* [Assigned task]
Without including any image, retype the records word for word.

BEGIN Data excerpts

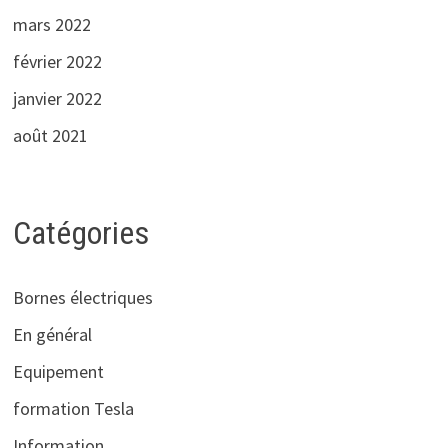
mars 2022
février 2022
janvier 2022
août 2021
Catégories
Bornes électriques
En général
Equipement
formation Tesla
Information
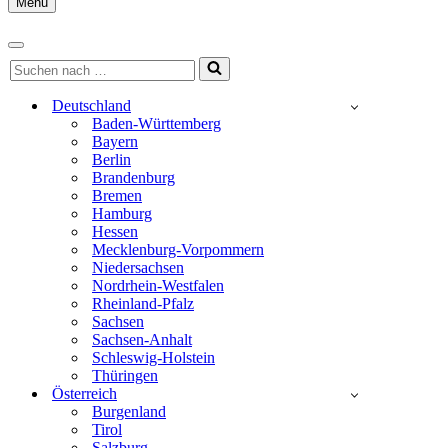
Menu
Navigationsmenü
Navigationsmenü
Suchen
nach …
Deutschland
Baden-Württemberg
Bayern
Berlin
Brandenburg
Bremen
Hamburg
Hessen
Mecklenburg-Vorpommern
Niedersachsen
Nordrhein-Westfalen
Rheinland-Pfalz
Sachsen
Sachsen-Anhalt
Schleswig-Holstein
Thüringen
Österreich
Burgenland
Tirol
Salzburg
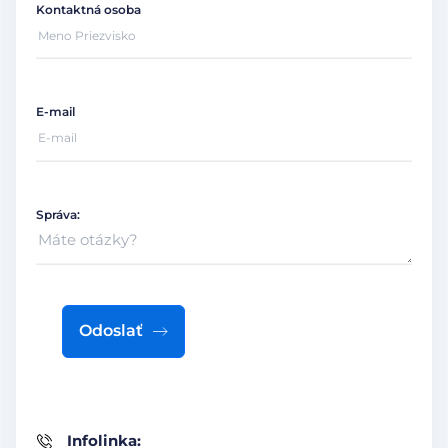
Kontaktná osoba
E-mail
Správa:
Odoslať
Infolinka:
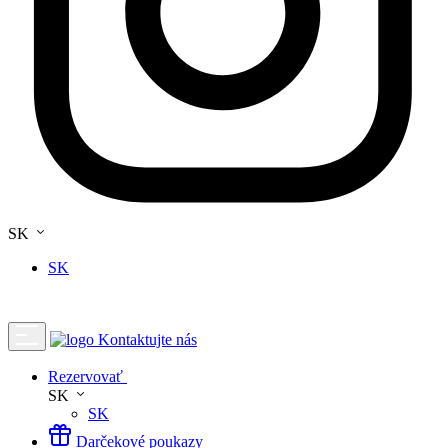
SK
SK
Kontaktujte nás
Rezervovať
SK
SK
Darčekové poukazy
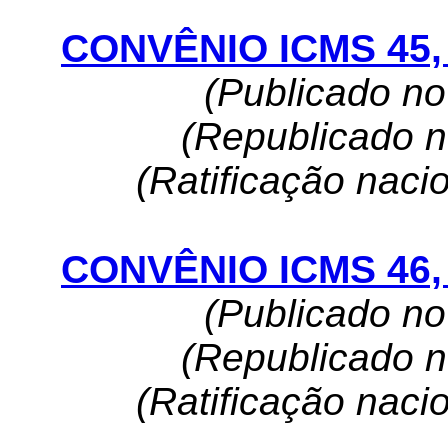
CONVÊNIO ICMS 45, 
(Publicado n
(Republicado 
(Ratificação naci
CONVÊNIO ICMS 46, 
(Publicado n
(Republicado 
(Ratificação naci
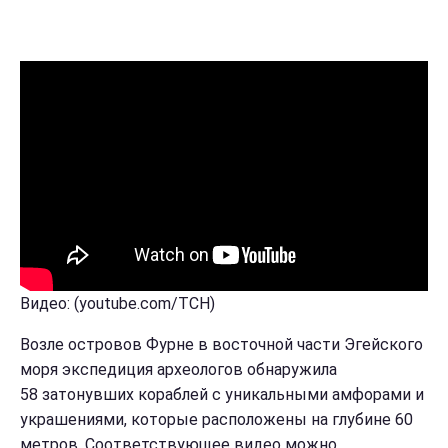
Видео: (youtube.com/ТСН)
Возле островов Фурне в восточной части Эгейского
моря экспедиция археологов обнаружила
58 затонувших кораблей с уникальными амфорами и
украшениями, которые расположены на глубине 60
метров. Соответствующее видео можно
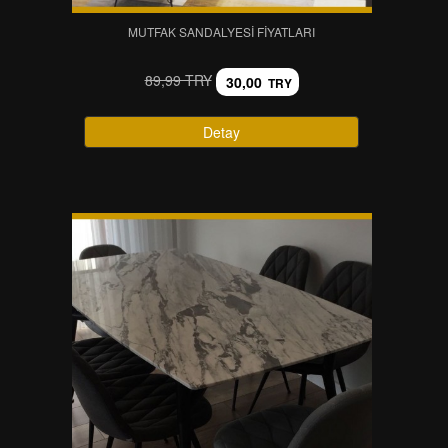
MUTFAK SANDALYESI FIYATLARI
89,99 TRY
30,00
TRY
Detay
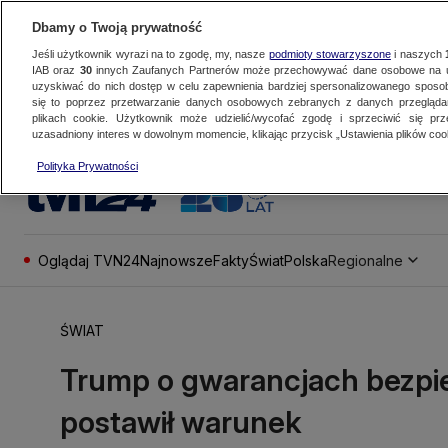
Dbamy o Twoją prywatność
Jeśli użytkownik wyrazi na to zgodę, my, nasze
podmioty stowarzyszone
i naszych
IAB oraz
30
innych Zaufanych Partnerów może przechowywać dane osobowe na ur
uzyskiwać do nich dostęp w celu zapewnienia bardziej spersonalizowanego sposo
się to poprzez przetwarzanie danych osobowych zebranych z danych przegląd
plikach cookie. Użytkownik może udzielić/wycofać zgodę i sprzeciwić się pr
uzasadniony interes w dowolnym momencie, klikając przycisk „Ustawienia plików cook
Polityka Prywatności
Oglądaj TVN24
Najnowsze
Fakty
Świat
Polska
Regionalne
ŚWIAT
Trump o gwarancjach bezpie
postawił warunek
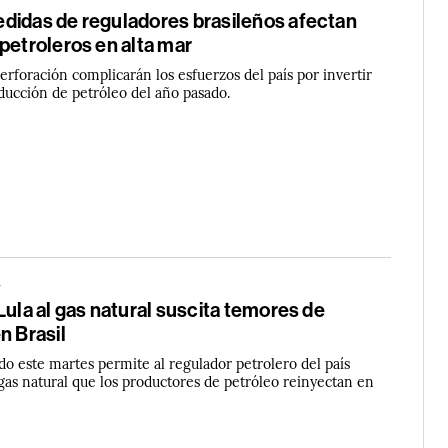
didas de reguladores brasileños afectan
petroleros en alta mar
perforación complicarán los esfuerzos del país por invertir
oducción de petróleo del año pasado.
L
Lula al gas natural suscita temores de
n Brasil
do este martes permite al regulador petrolero del país
e gas natural que los productores de petróleo reinyectan en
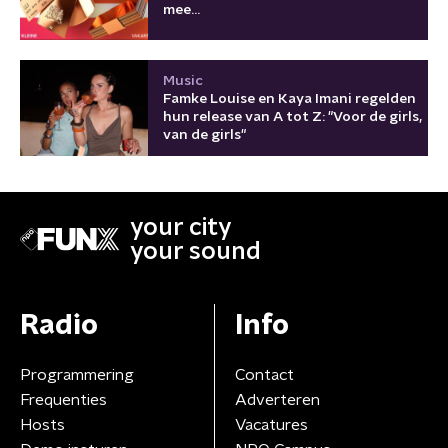
mee...
Music
Famke Louise en Kaya Imani regelden
hun release van A tot Z: "Voor de girls,
van de girls"
your city
your sound
Radio
Info
Programmering
Contact
Frequenties
Adverteren
Hosts
Vacatures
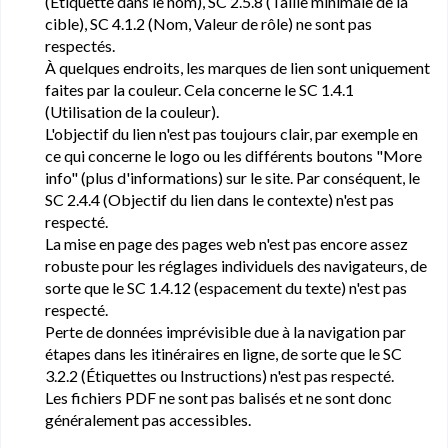
(Étiquette dans le nom), SC 2.5.8 (Taille minimale de la
cible), SC 4.1.2 (Nom, Valeur de rôle) ne sont pas
respectés.
À quelques endroits, les marques de lien sont uniquement
faites par la couleur. Cela concerne le SC 1.4.1
(Utilisation de la couleur).
L'objectif du lien n'est pas toujours clair, par exemple en
ce qui concerne le logo ou les différents boutons "More
info" (plus d'informations) sur le site. Par conséquent, le
SC 2.4.4 (Objectif du lien dans le contexte) n'est pas
respecté.
La mise en page des pages web n'est pas encore assez
robuste pour les réglages individuels des navigateurs, de
sorte que le SC 1.4.12 (espacement du texte) n'est pas
respecté.
Perte de données imprévisible due à la navigation par
étapes dans les itinéraires en ligne, de sorte que le SC
3.2.2 (Étiquettes ou Instructions) n'est pas respecté.
Les fichiers PDF ne sont pas balisés et ne sont donc
généralement pas accessibles.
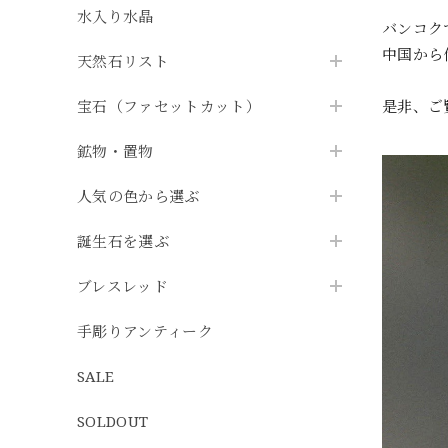
水入り水晶
バンコク
中国から
天然石リスト
宝石（ファセットカット）
是非、ご
鉱物・置物
人気の色から選ぶ
誕生石を選ぶ
ブレスレッド
手彫りアンティーク
SALE
SOLDOUT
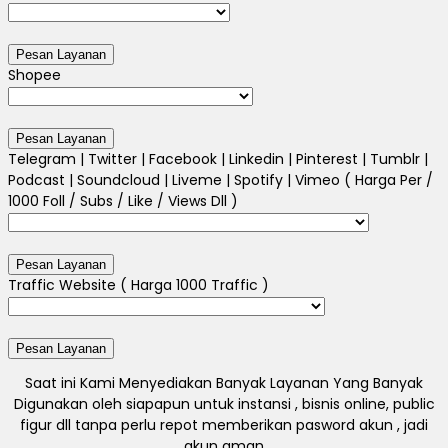
Shopee
Telegram | Twitter | Facebook | Linkedin | Pinterest | Tumblr |
Podcast | Soundcloud | Liveme | Spotify | Vimeo ( Harga Per /
1000 Foll / Subs / Like / Views Dll )
Traffic Website ( Harga 1000 Traffic )
Saat ini Kami Menyediakan Banyak Layanan Yang Banyak
Digunakan oleh siapapun untuk instansi , bisnis online, public
figur dll tanpa perlu repot memberikan pasword akun , jadi
akun aman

END Data excerpts

* [Response for this exercise]
mars 2022
février 2022
janvier 2022
août 2021
Catégories
Bornes électriques
En général
Equipement
formation Tesla
Information
Menu
Navigationsmenü
Navigationsmenü
Suchen
nach …
Deutschland
Baden-Württemberg
Bayern
Berlin
Brandenburg
Bremen
Hamburg
Hessen
Mecklenburg-Vorpommern
Niedersachsen
Nordrhein-Westfalen
Rheinland-Pfalz
Sachsen
Sachsen-Anhalt
Schleswig-Holstein
Thüringen
Österreich
Burgenland
Tirol
Salzburg
Kontaktná osoba
E-mail
Správa:
Odoslať
Infolinka:
SK
SK
Kontaktujte nás
Rezervovať
SK
SK
Darčekové poukazy
CONVÊNIO ICMS 45, 
(Publicado n
(Republicado 
(Ratificação naci
CONVÊNIO ICMS 46, 
(Publicado n
(Republicado 
(Ratificação naci
Видео: (youtube.com/ТСН)
Возле островов Фурне в восточной части Эгейского
моря экспедиция археологов обнаружила
58 затонувших кораблей с уникальными амфорами и
украшениями, которые расположены на глубине 60
метров. Соответствующее видео можно
MUTFAK SANDALYESI FIYATLARI
89,99 TRY
30,00
TRY
Detay
Dbamy o Twoją prywatność
Jeśli użytkownik wyrazi na to zgodę, my, nasze
podmioty stowarzyszone
i naszych
IAB oraz
30
innych Zaufanych Partnerów może przechowywać dane osobowe na ur
uzyskiwać do nich dostęp w celu zapewnienia bardziej spersonalizowanego sposo
się to poprzez przetwarzanie danych osobowych zebranych z danych przegląd
plikach cookie. Użytkownik może udzielić/wycofać zgodę i sprzeciwić się pr
uzasadniony interes w dowolnym momencie, klikając przycisk „Ustawienia plików cook
Polityka Prywatności
Oglądaj TVN24
Najnowsze
Fakty
Świat
Polska
Regionalne
ŚWIAT
Trump o gwarancjach bezpie
postawił warunek
didas de reguladores brasileños afectan
petroleros en alta mar
perforación complicarán los esfuerzos del país por invertir
oducción de petróleo del año pasado.
L
Lula al gas natural suscita temores de
n Brasil
do este martes permite al regulador petrolero del país
e gas natural que los productores de petróleo reinyectan en
mee...
Music
Famke Louise en Kaya Imani regelden
hun release van A tot Z: "Voor de girls,
van de girls"
your city
your sound
Radio
Info
Programmering
Contact
Frequenties
Adverteren
Hosts
Vacatures
(Étiquette dans le nom), SC 2.5.8 (Taille minimale de la
cible), SC 4.1.2 (Nom, Valeur de rôle) ne sont pas
respectés.
À quelques endroits, les marques de lien sont uniquement
faites par la couleur. Cela concerne le SC 1.4.1
(Utilisation de la couleur).
L'objectif du lien n'est pas toujours clair, par exemple en
ce qui concerne le logo ou les différents boutons "More
info" (plus d'informations) sur le site. Par conséquent, le
SC 2.4.4 (Objectif du lien dans le contexte) n'est pas
respecté.
La mise en page des pages web n'est pas encore assez
robuste pour les réglages individuels des navigateurs, de
sorte que le SC 1.4.12 (espacement du texte) n'est pas
respecté.
Perte de données imprévisible due à la navigation par
étapes dans les itinéraires en ligne, de sorte que le SC
3.2.2 (Étiquettes ou Instructions) n'est pas respecté.
Les fichiers PDF ne sont pas balisés et ne sont donc
généralement pas accessibles.
水入り水晶
バンコク
中国から
天然石リスト
宝石（ファセットカット）
是非、ご
鉱物・置物
人気の色から選ぶ
誕生石を選ぶ
ブレスレッド
手彫りアンティーク
SALE
SOLDOUT
Shopee
Telegram | Twitter | Facebook | Linkedin | Pinterest | Tumblr |
Podcast | Soundcloud | Liveme | Spotify | Vimeo ( Harga Per /
1000 Foll / Subs / Like / Views Dll )
Traffic Website ( Harga 1000 Traffic )
Saat ini Kami Menyediakan Banyak Layanan Yang Banyak
Digunakan oleh siapapun untuk instansi , bisnis online, public
figur dll tanpa perlu repot memberikan pasword akun , jadi
akun aman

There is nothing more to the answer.